A French prosecutor says the man who beheaded his employer in a recent terrorist attack in France has had links to the Takfiri ISIL terrorist group.
Paris chief prosecutor Francois Molins confirmed Tuesday that Yassin Salhi, who beheaded his manager and tried to blow up a gas factory near Lyon, France’s third largest city, had a "terrorist motive."
Salhi's act of terror on June 26 was "precisely" in line with ISIL extremist acts, the prosecutor stated.
"This corresponds very precisely to the orders of Daesh (ISIL) which calls regularly for acts of terrorism on French soil and in particular to cut the throats of unbelievers. The decapitation recalls the habitual modus operandi of this terrorist organization," Molins said.
The 35-year-old suspect was detained on the same day of the attack, where he rammed his gas-filled delivery van into a shed containing gas cylinders, triggering an explosion. The decapitated body was found nearby.

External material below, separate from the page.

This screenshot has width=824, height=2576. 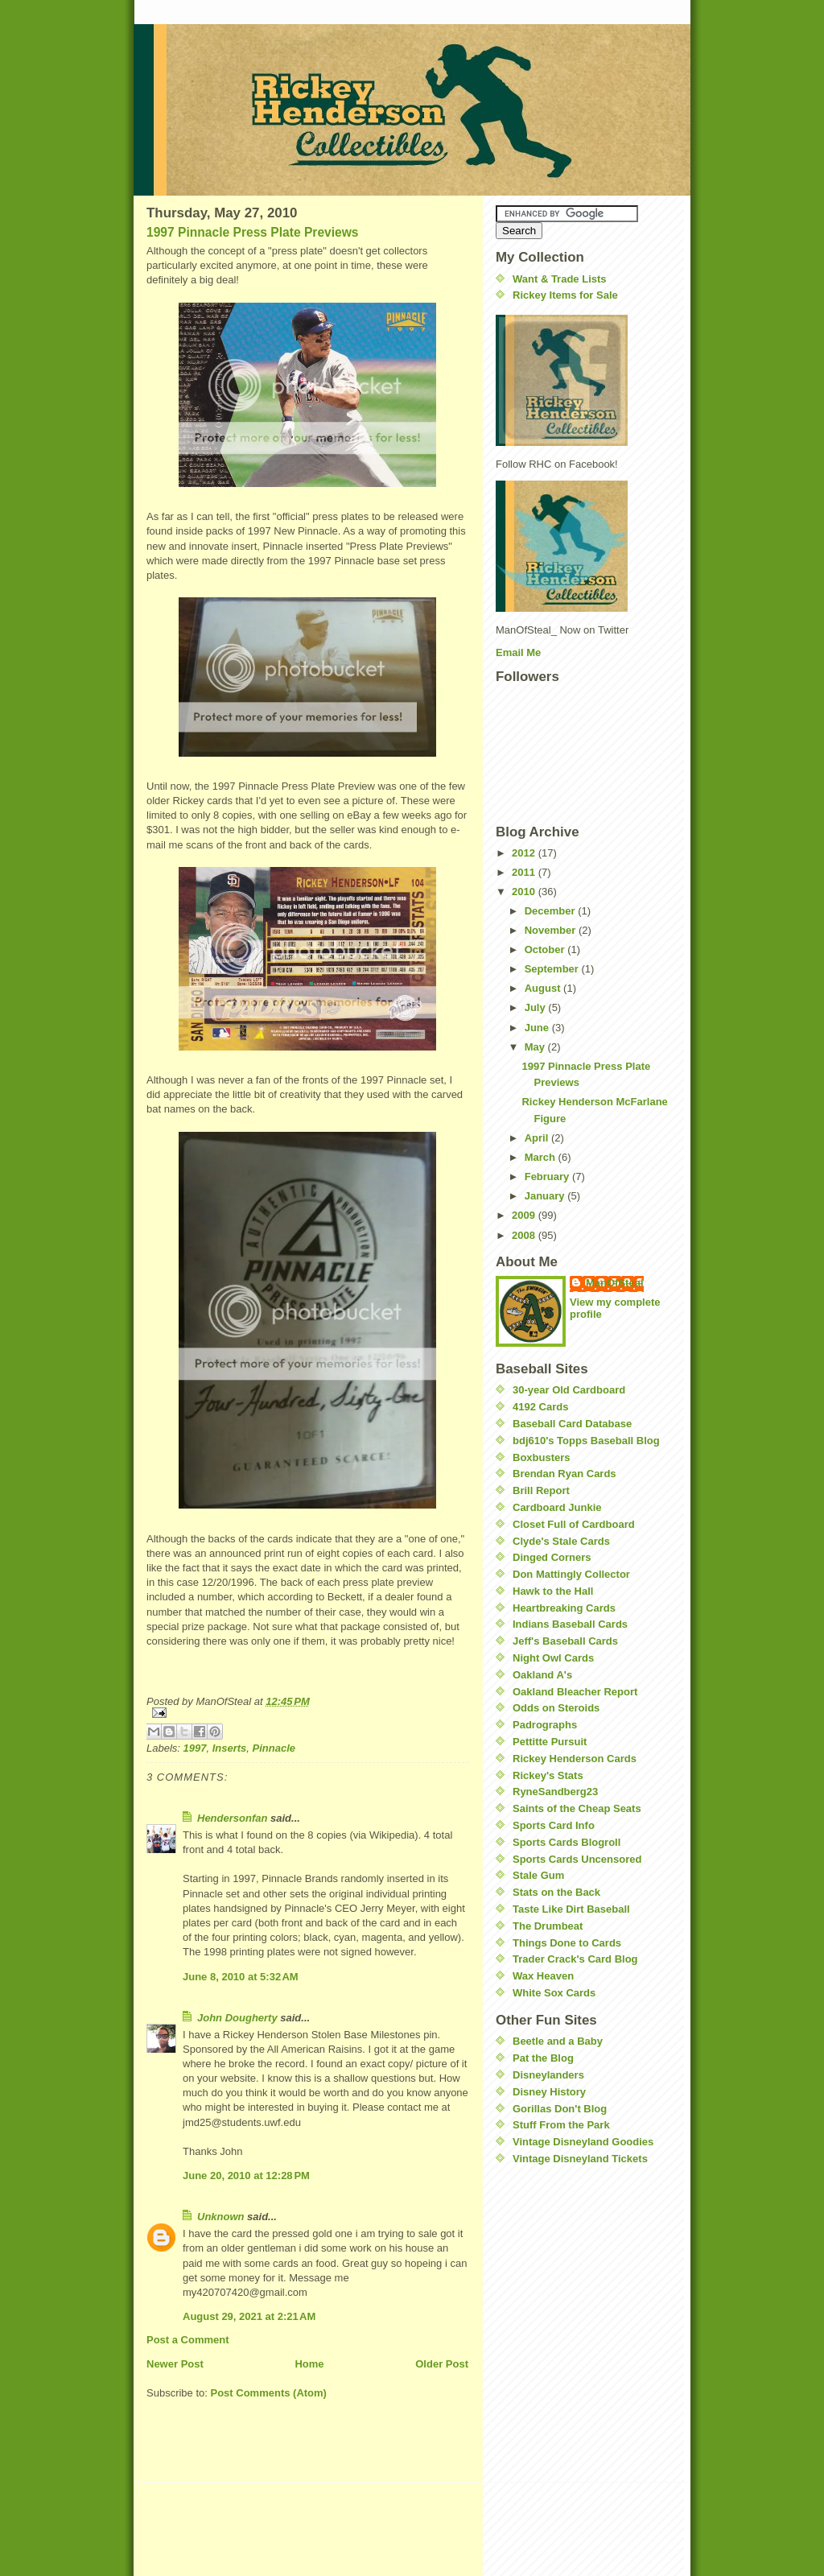 What do you see at coordinates (525, 1215) in the screenshot?
I see `2009` at bounding box center [525, 1215]. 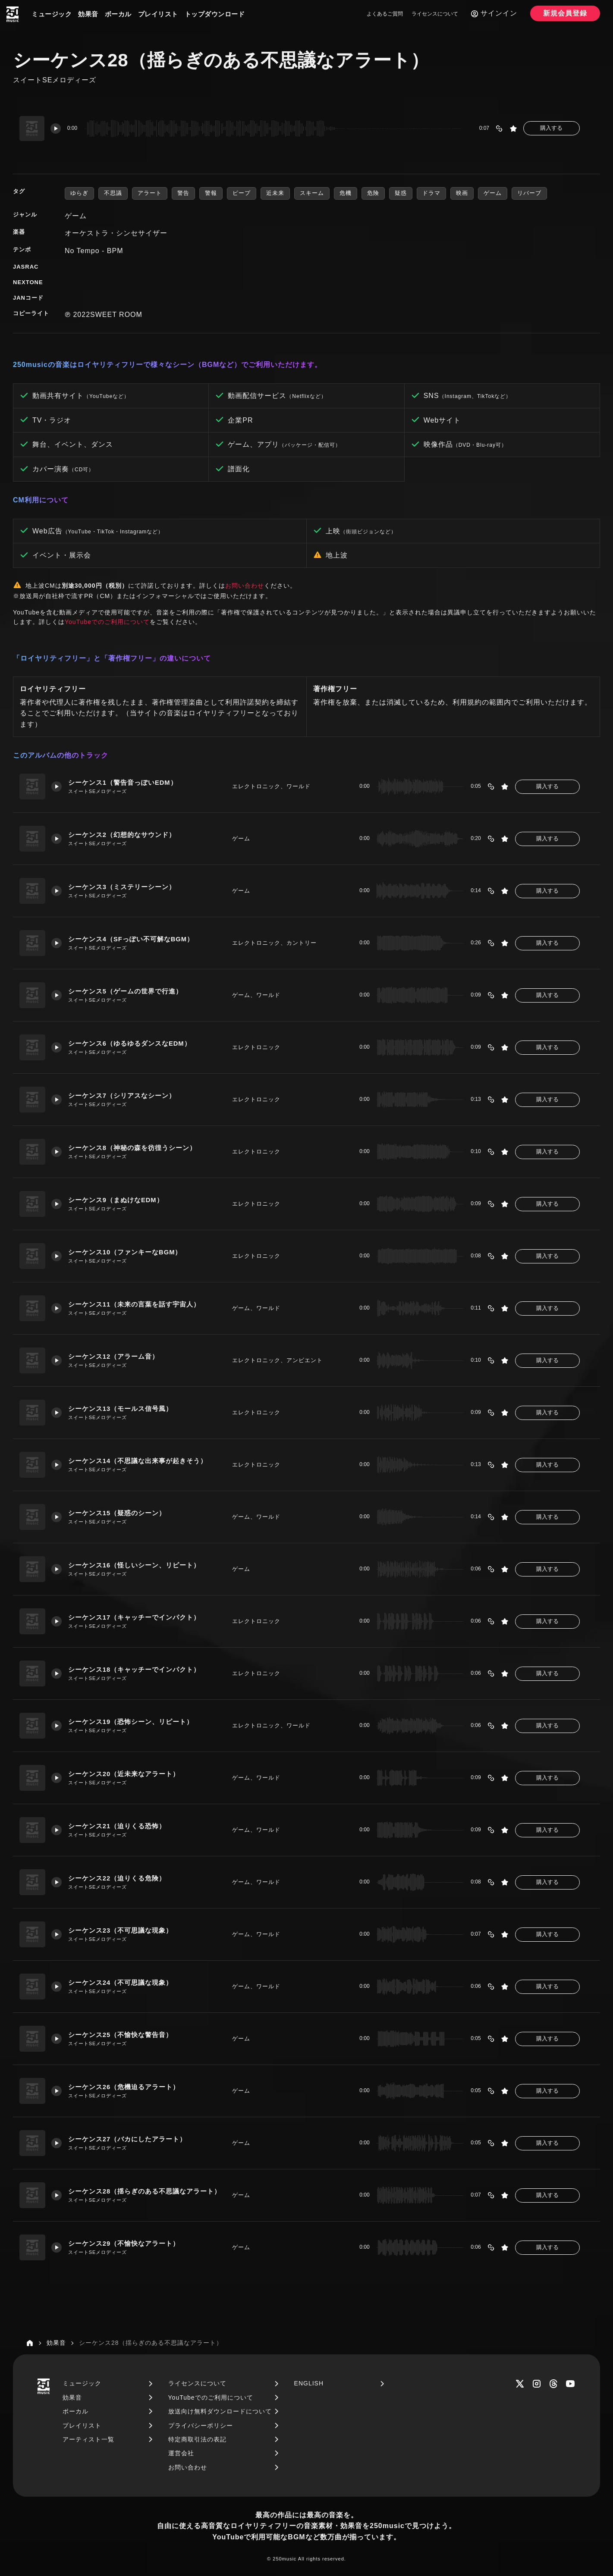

Salhi beheaded his 54-year-old boss before he drove to the US-owned Air Products factory in Saint-Quentin-Fallavier near Lyon. He has confessed to carrying out the attack.
Agnes Thibault-Lecuivre, a spokeswoman for the Paris prosecutor’s office, earlier said that the suspect began speaking to investigators after initially refusing to do so.
"Salhi decapitated his victim; he hung the head on a fence to get maximum publicity, as he told us during interrogation."
Right after beheading his victim, the suspect sent a macabre "selfie" photo of himself and the victim's head to his French comrades who have joined the ranks of ISIL in Syria. Salhi was in "regular contact" with the French militant Sebastian Yunis, known to have left for Syria last November.